[Opening Data section]
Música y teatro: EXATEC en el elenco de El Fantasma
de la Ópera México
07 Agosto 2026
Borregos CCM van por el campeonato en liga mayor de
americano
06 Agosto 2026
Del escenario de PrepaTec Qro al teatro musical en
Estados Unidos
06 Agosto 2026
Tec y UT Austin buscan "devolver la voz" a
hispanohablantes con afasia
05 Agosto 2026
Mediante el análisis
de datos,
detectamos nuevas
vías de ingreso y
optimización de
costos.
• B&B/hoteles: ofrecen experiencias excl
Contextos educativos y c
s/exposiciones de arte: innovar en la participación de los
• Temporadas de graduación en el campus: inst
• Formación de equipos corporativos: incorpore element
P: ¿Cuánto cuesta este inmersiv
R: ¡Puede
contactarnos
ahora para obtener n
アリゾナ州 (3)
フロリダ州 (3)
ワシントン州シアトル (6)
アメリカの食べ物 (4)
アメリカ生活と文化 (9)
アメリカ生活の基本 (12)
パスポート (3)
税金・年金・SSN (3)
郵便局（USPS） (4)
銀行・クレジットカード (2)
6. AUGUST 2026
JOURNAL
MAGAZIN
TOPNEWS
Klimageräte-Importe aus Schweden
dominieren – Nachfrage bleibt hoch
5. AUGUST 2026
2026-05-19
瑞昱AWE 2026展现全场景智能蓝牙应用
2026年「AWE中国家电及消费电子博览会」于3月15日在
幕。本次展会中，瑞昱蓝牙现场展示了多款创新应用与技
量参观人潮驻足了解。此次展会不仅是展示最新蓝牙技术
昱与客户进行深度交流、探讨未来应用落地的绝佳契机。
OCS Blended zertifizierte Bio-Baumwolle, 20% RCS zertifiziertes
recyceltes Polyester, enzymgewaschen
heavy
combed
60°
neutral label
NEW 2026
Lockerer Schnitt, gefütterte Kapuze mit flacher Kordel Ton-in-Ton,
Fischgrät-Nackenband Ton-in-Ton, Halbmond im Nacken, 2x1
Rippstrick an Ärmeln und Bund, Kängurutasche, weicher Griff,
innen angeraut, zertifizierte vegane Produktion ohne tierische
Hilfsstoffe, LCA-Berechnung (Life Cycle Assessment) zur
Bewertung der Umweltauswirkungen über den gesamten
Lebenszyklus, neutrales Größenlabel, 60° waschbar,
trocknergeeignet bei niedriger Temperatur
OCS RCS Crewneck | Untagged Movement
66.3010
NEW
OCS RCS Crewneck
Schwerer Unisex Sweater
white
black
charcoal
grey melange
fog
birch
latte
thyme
[Closing Data section]
◆ How to complete this task ◆
Among the lines above, which ones hold the string "Agosto"? Show them.

◆ Response area ◆
07 Agosto 2026
06 Agosto 2026
06 Agosto 2026
05 Agosto 2026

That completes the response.